:: Your goal ::
The records that follow must be reproduced in full, with every picture excluded.
▬▬▬▬▬▬
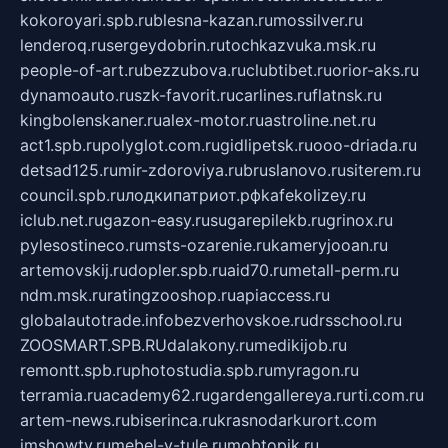
kokoroyari.spb.ru
blesna-kazan.ru
mossilver.ru
lenderoq.ru
sergeydobrin.ru
tochkazvuka.msk.ru
people-of-art.ru
bezzubova.ru
clubtibet.ru
orior-aks.ru
dynamoauto.ru
szk-favorit.ru
carlines.ru
flatnsk.ru
kingbolenskaner.ru
alex-motor.ru
astroline.net.ru
act1.spb.ru
polyglot.com.ru
gidlipetsk.ru
ooo-driada.ru
detsad125.ru
mir-zdoroviya.ru
bruslanovo.ru
siterem.ru
council.spb.ru
лодкипатриот.рф
kafekolizey.ru
iclub.net.ru
gazon-easy.ru
sugarepilekb.ru
grinox.ru
pylesostineco.ru
msts-ozarenie.ru
kameryjooan.ru
artemovskij.ru
dopler.spb.ru
aid70.ru
metall-perm.ru
ndm.msk.ru
ratingzooshop.ru
apiaccess.ru
globalautotrade.info
bezverhovskoe.ru
drsschool.ru
ZOOSMART.SPB.RU
dalakony.ru
medikijob.ru
remontt.spb.ru
photostudia.spb.ru
myragon.ru
terramia.ru
academy62.ru
gardengallereya.ru
rti.com.ru
artem-news.ru
biserinca.ru
krasnodarkurort.com
imshowtv.ru
mebel-v-tule.ru
mobtopik.ru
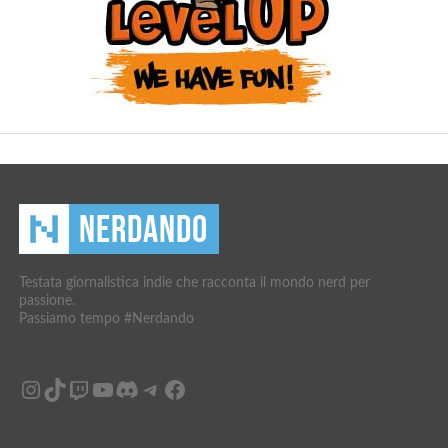
Testata giornalistica indie che racconta il mondo nerd per
passione.
Passiamo tempo #Nerdando
Instagram
TikTok
Twitch
YouTube
Discord
Telegram
Facebook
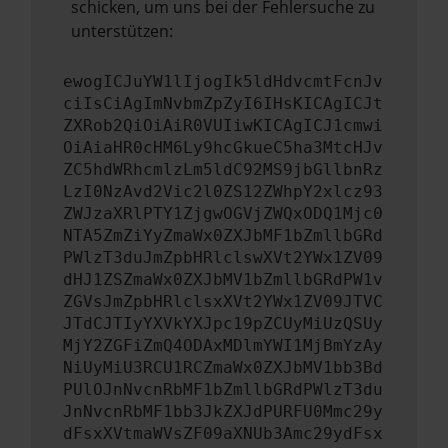
schicken, um uns bei der Fehlersuche zu
unterstützen:
ewogICJuYW1lIjogIk5ldHdvcmtFcnJv
ciIsCiAgImNvbmZpZyI6IHsKICAgICJt
ZXRob2QiOiAiR0VUIiwKICAgICJ1cmwi
OiAiaHR0cHM6Ly9hcGkueC5ha3MtcHJv
ZC5hdWRhcmlzLm5ldC92MS9jbGllbnRz
LzI0NzAvd2Vic2l0ZS12ZWhpY2xlcz93
ZWJzaXRlPTY1ZjgwOGVjZWQxODQ1Mjc0
NTA5ZmZiYyZmaWx0ZXJbMF1bZmllbGRd
PWlzT3duJmZpbHRlclswXVt2YWx1ZV09
dHJ1ZSZmaWx0ZXJbMV1bZmllbGRdPW1v
ZGVsJmZpbHRlclsxXVt2YWx1ZV09JTVC
JTdCJTIyYXVkYXJpc19pZCUyMiUzQSUy
MjY2ZGFiZmQ4ODAxMDlmYWI1MjBmYzAy
NiUyMiU3RCU1RCZmaWx0ZXJbMV1bb3Bd
PUlOJnNvcnRbMF1bZmllbGRdPWlzT3du
JnNvcnRbMF1bb3JkZXJdPURFU0Mmc29y
dFsxXVtmaWVsZF09aXNUb3Amc29ydFsx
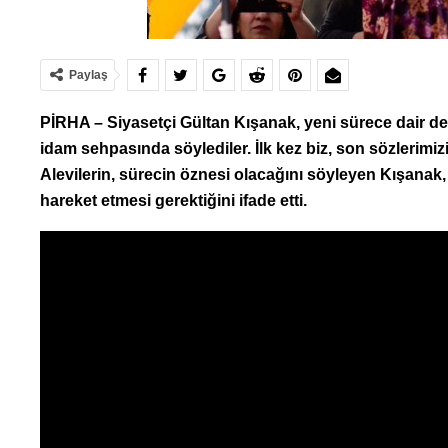
Paylaş
PİRHA – Siyasetçi Gültan Kışanak, yeni sürece dair d
idam sehpasında söylediler. İlk kez biz, son sözlerimiz
Alevilerin, sürecin öznesi olacağını söyleyen Kışanak,
hareket etmesi gerektiğini ifade etti.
▬▬▬▬▬▬
:: Worked solution ::
kokoroyari.spb.ru
blesna-kazan.ru
mossilver.ru
lenderoq.ru
sergeydobrin.ru
tochkazvuka.msk.ru
people-of-art.ru
bezzubova.ru
clubtibet.ru
orior-aks.ru
dynamoauto.ru
szk-favorit.ru
carlines.ru
flatnsk.ru
kingbolenskaner.ru
alex-motor.ru
astroline.net.ru
act1.spb.ru
polyglot.com.ru
gidlipetsk.ru
ooo-driada.ru
detsad125.ru
mir-zdoroviya.ru
bruslanovo.ru
siterem.ru
council.spb.ru
лодкипатриот.рф
kafekolizey.ru
iclub.net.ru
gazon-easy.ru
sugarepilekb.ru
grinox.ru
pylesostineco.ru
msts-ozarenie.ru
kameryjooan.ru
artemovskij.ru
dopler.spb.ru
aid70.ru
metall-perm.ru
ndm.msk.ru
ratingzooshop.ru
apiaccess.ru
globalautotrade.info
bezverhovskoe.ru
drsschool.ru
ZOOSMART.SPB.RU
dalakony.ru
medikijob.ru
remontt.spb.ru
photostudia.spb.ru
myragon.ru
terramia.ru
academy62.ru
gardengallereya.ru
rti.com.ru
artem-news.ru
biserinca.ru
krasnodarkurort.com
imshowtv.ru
mebel-v-tule.ru
mobtopik.ru
Testata giornalistica indie che racconta il mondo nerd per
passione.
Passiamo tempo #Nerdando
Instagram
TikTok
Twitch
YouTube
Discord
Telegram
Facebook
schicken, um uns bei der Fehlersuche zu
unterstützen:
ewogICJuYW1lIjogIk5ldHdvcmtFcnJv
ciIsCiAgImNvbmZpZyI6IHsKICAgICJt
ZXRob2QiOiAiR0VUIiwKICAgICJ1cmwi
OiAiaHR0cHM6Ly9hcGkueC5ha3MtcHJv
ZC5hdWRhcmlzLm5ldC92MS9jbGllbnRz
LzI0NzAvd2Vic2l0ZS12ZWhpY2xlcz93
ZWJzaXRlPTY1ZjgwOGVjZWQxODQ1Mjc0
NTA5ZmZiYyZmaWx0ZXJbMF1bZmllbGRd
PWlzT3duJmZpbHRlclswXVt2YWx1ZV09
dHJ1ZSZmaWx0ZXJbMV1bZmllbGRdPW1v
ZGVsJmZpbHRlclsxXVt2YWx1ZV09JTVC
JTdCJTIyYXVkYXJpc19pZCUyMiUzQSUy
MjY2ZGFiZmQ4ODAxMDlmYWI1MjBmYzAy
NiUyMiU3RCU1RCZmaWx0ZXJbMV1bb3Bd
PUlOJnNvcnRbMF1bZmllbGRdPWlzT3du
JnNvcnRbMF1bb3JkZXJdPURFU0Mmc29y
dFsxXVtmaWVsZF09aXNUb3Amc29ydFsx
Paylaş
PİRHA – Siyasetçi Gültan Kışanak, yeni sürece dair d
idam sehpasında söylediler. İlk kez biz, son sözlerimiz
Alevilerin, sürecin öznesi olacağını söyleyen Kışanak,
hareket etmesi gerektiğini ifade etti.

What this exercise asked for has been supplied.